Current car is over £900 including the 75% discount.
I guess high mileage, business use, and living in a poor area of town doesn't help.


----------



## toddshotrods (Feb 10, 2009)

*Re: EVan-Tricycle*



Woodsmith said:


> ...The alternative would be to get an MGB rear axle and make it a four wheel vehicle.
> A four wheeler changes the game plan a lot. The IVA test is harder and more costly to meet as a 'car/light van' but I would be over weight and power for a quadricycle under the MSVA rules.
> 
> Hmmmmm, drums fingers on the edge of the drawing board while pondering....


I struggled with whether to build a trike or four-wheeler with PackRat. My struggle was with keeping the budget low and sorting out some kind of rear suspension, but I eventually figured out a plan for the trike setup. My balance is off though, with most of my weight on the rear wheel, which going to a four-wheeler would also have helped alleviate some of the handling concerns. My CoG should be _in the basement_, so I am hoping that will help with handing.

What is raising your CoG so much, the seating position? If so, could you go tandem and sit low between the front wheels?


----------



## Woodsmith (Jun 5, 2008)

*Re: EVan-Tricycle*



toddshotrods said:


> What is raising your CoG so much, the seating position?
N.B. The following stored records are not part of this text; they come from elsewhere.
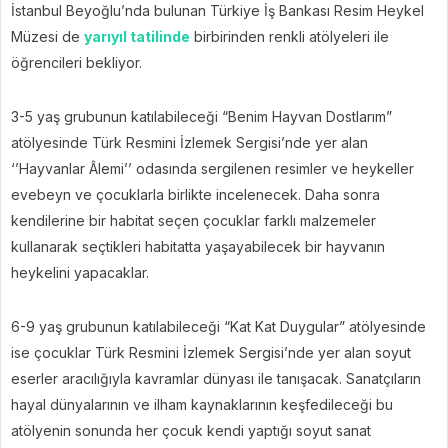
İstanbul Beyoğlu’nda bulunan Türkiye İş Bankası Resim Heykel
Müzesi de
yarıyıl tatilinde
birbirinden renkli atölyeleri ile
öğrencileri bekliyor.
3-5 yaş grubunun katılabileceği “Benim Hayvan Dostlarım”
atölyesinde Türk Resmini İzlemek Sergisi’nde yer alan
‘’Hayvanlar Âlemi’’ odasında sergilenen resimler ve heykeller
evebeyn ve çocuklarla birlikte incelenecek. Daha sonra
kendilerine bir habitat seçen çocuklar farklı malzemeler
kullanarak seçtikleri habitatta yaşayabilecek bir hayvanın
heykelini yapacaklar.
6-9 yaş grubunun katılabileceği “Kat Kat Duygular” atölyesinde
ise çocuklar Türk Resmini İzlemek Sergisi’nde yer alan soyut
eserler aracılığıyla kavramlar dünyası ile tanışacak. Sanatçıların
hayal dünyalarının ve ilham kaynaklarının keşfedileceği bu
atölyenin sonunda her çocuk kendi yaptığı soyut sanat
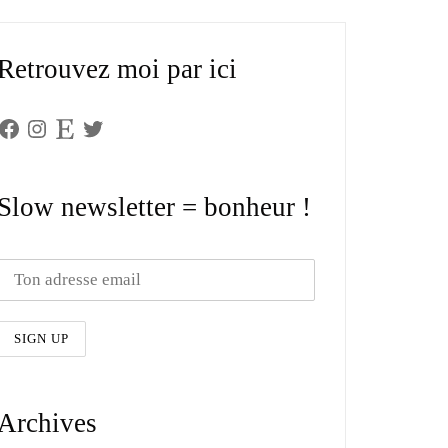
Retrouvez moi par ici
Facebook
Instagram
Etsy
Twitter
Slow newsletter = bonheur !
Archives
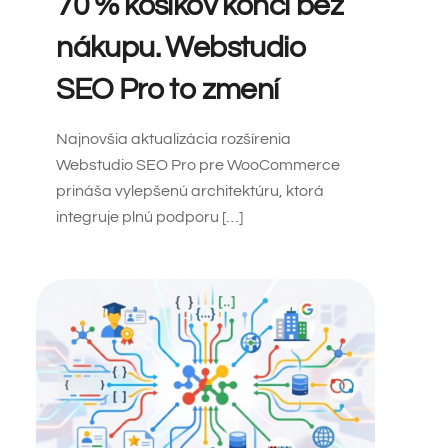
70 % košíkov končí bez
nákupu. Webstudio
SEO Pro to zmení
Najnovšia aktualizácia rozšírenia
Webstudio SEO Pro pre WooCommerce
prináša vylepšenú architektúru, ktorá
integruje plnú podporu […]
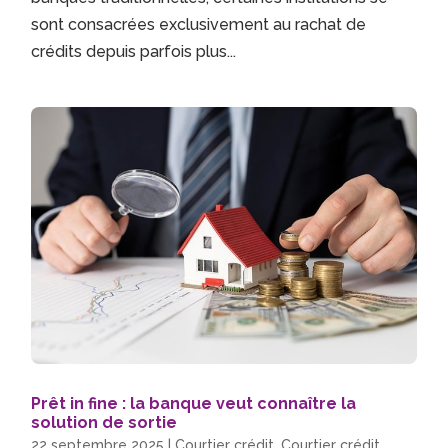
sont consacrées exclusivement au rachat de
crédits depuis parfois plus...
Prêt in fine : la banque veut connaître la
solution de sortie
22 septembre 2025
|
Courtier crédit
,
Courtier crédit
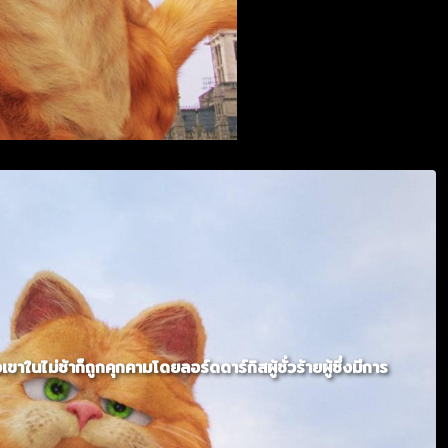
ม่ช้าก็ถูกคุกคามโดยลอร์ดดาร์กิสผู้ชั่วร้ายผู้ซึ่งมีการ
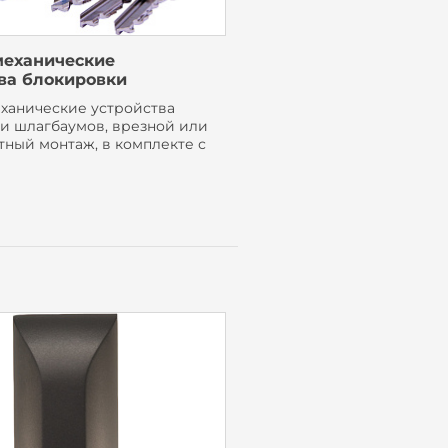
механические
ва блокировки
ханические устройства
и шлагбаумов, врезной или
тный монтаж, в комплекте с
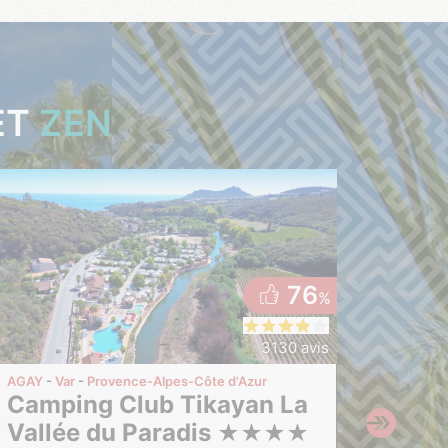
ET
ZEN
76
%
3130 avis
AGAY
Var
Provence-Alpes-Côte d'Azur
LE MUY
Camping Club Tikayan La
Camping Tikayan La
Vallée du Paradis
Prai
★
★
★
★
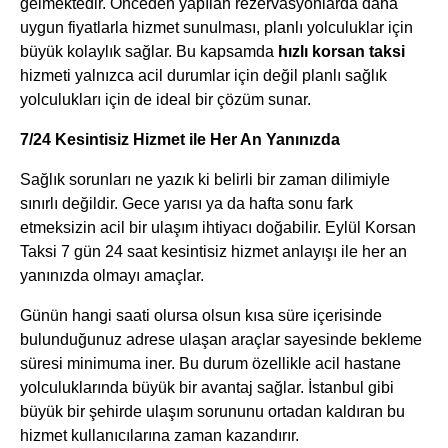
gelmektedir. Önceden yapılan rezervasyonlarda daha
uygun fiyatlarla hizmet sunulması, planlı yolculuklar için
büyük kolaylık sağlar. Bu kapsamda
hızlı korsan taksi
hizmeti yalnızca acil durumlar için değil planlı sağlık
yolculukları için de ideal bir çözüm sunar.
7/24 Kesintisiz Hizmet ile Her An Yanınızda
Sağlık sorunları ne yazık ki belirli bir zaman dilimiyle
sınırlı değildir. Gece yarısı ya da hafta sonu fark
etmeksizin acil bir ulaşım ihtiyacı doğabilir. Eylül Korsan
Taksi 7 gün 24 saat kesintisiz hizmet anlayışı ile her an
yanınızda olmayı amaçlar.
Günün hangi saati olursa olsun kısa süre içerisinde
bulunduğunuz adrese ulaşan araçlar sayesinde bekleme
süresi minimuma iner. Bu durum özellikle acil hastane
yolculuklarında büyük bir avantaj sağlar. İstanbul gibi
büyük bir şehirde ulaşım sorununu ortadan kaldıran bu
hizmet kullanıcılarına zaman kazandırır.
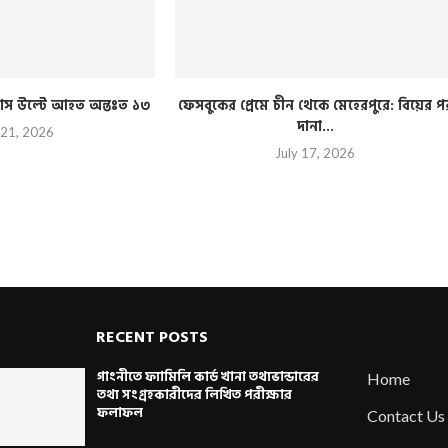
ী বাস উল্টে আহত অন্তঃত ১৩
ফেসবুকের প্রেমে চীন থেকে মেহেরপুরে: বিয়ের প
দানা...
 21, 2026
July 17, 2026
RECENT POSTS
গাংনীতে ফ্যামিলি কার্ড খানা তথ্যভান্ডারের
Home
তথ্য সংগ্রহকারীদের লিখিত পরীক্ষার
ফলাফল
Contact Us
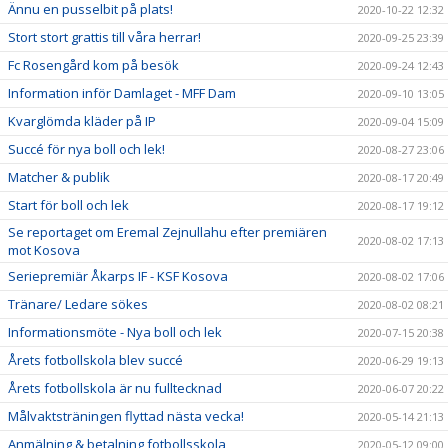
Ännu en pusselbit på plats!
2020-10-22 12:32
Stort stort grattis till våra herrar!
2020-09-25 23:39
Fc Rosengård kom på besök
2020-09-24 12:43
Information inför Damlaget - MFF Dam
2020-09-10 13:05
Kvarglömda kläder på IP
2020-09-04 15:09
Succé för nya boll och lek!
2020-08-27 23:06
Matcher & publik
2020-08-17 20:49
Start för boll och lek
2020-08-17 19:12
Se reportaget om Eremal Zejnullahu efter premiären
2020-08-02 17:13
mot Kosova
Seriepremiär Åkarps IF - KSF Kosova
2020-08-02 17:06
Tränare/ Ledare sökes
2020-08-02 08:21
Informationsmöte - Nya boll och lek
2020-07-15 20:38
Årets fotbollskola blev succé
2020-06-29 19:13
Årets fotbollskola är nu fulltecknad
2020-06-07 20:22
Målvaktsträningen flyttad nästa vecka!
2020-05-14 21:13
Anmälning & betalning fotbollsskola
2020-05-12 09:00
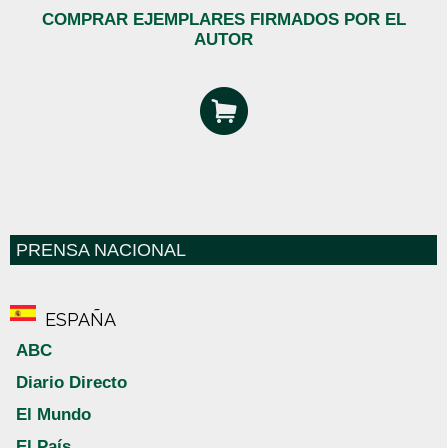
COMPRAR EJEMPLARES FIRMADOS POR EL
AUTOR
PRENSA NACIONAL
ESPAÑA
ABC
Diario Directo
El Mundo
El País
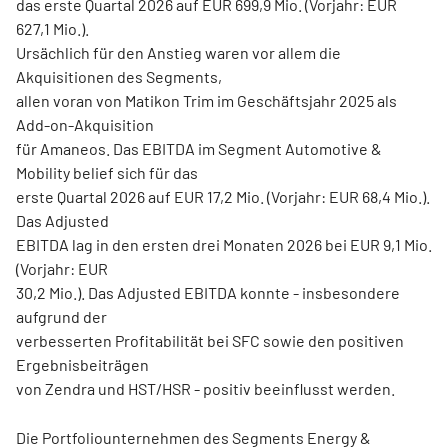
das erste Quartal 2026 auf EUR 699,9 Mio. (Vorjahr: EUR
627,1 Mio.).
Ursächlich für den Anstieg waren vor allem die
Akquisitionen des Segments,
allen voran von Matikon Trim im Geschäftsjahr 2025 als
Add-on-Akquisition
für Amaneos. Das EBITDA im Segment Automotive &
Mobility belief sich für das
erste Quartal 2026 auf EUR 17,2 Mio. (Vorjahr: EUR 68,4 Mio.).
Das Adjusted
EBITDA lag in den ersten drei Monaten 2026 bei EUR 9,1 Mio.
(Vorjahr: EUR
30,2 Mio.). Das Adjusted EBITDA konnte - insbesondere
aufgrund der
verbesserten Profitabilität bei SFC sowie den positiven
Ergebnisbeiträgen
von Zendra und HST/HSR - positiv beeinflusst werden.
Die Portfoliounternehmen des Segments Energy &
If so, could you go tandem and sit low between the front wheels?


Part of the problem is that I am now sticking with the 49" wide front track of the MGB and not making it wider as I was before, due to the complexities and cost of wider steering rack, longer wishbones, lever operated coil over dampers, etc.
the other part of the problem is the cab and seating height.

On my own I can sit between the MGB lever arm dampers, where the ICE would have been. However, with a two seater I have to sit above the dampers and that lifts the height of the cab too.
1+1 seating is out as the seat would take up the bulk of the useable load bed space.

In my Skoda the seat height is about 16" off the floor at normal ride height. In the trike it is currently at 17" with the suspension on full bump.

If I can't move the CoG down then I can move it forward but that puts too much weight on the front wheels.
Just moving the motor to under the cab sorts the tipping issue by moving the CoG forwards but results in around 85% of the weight over the front wheels.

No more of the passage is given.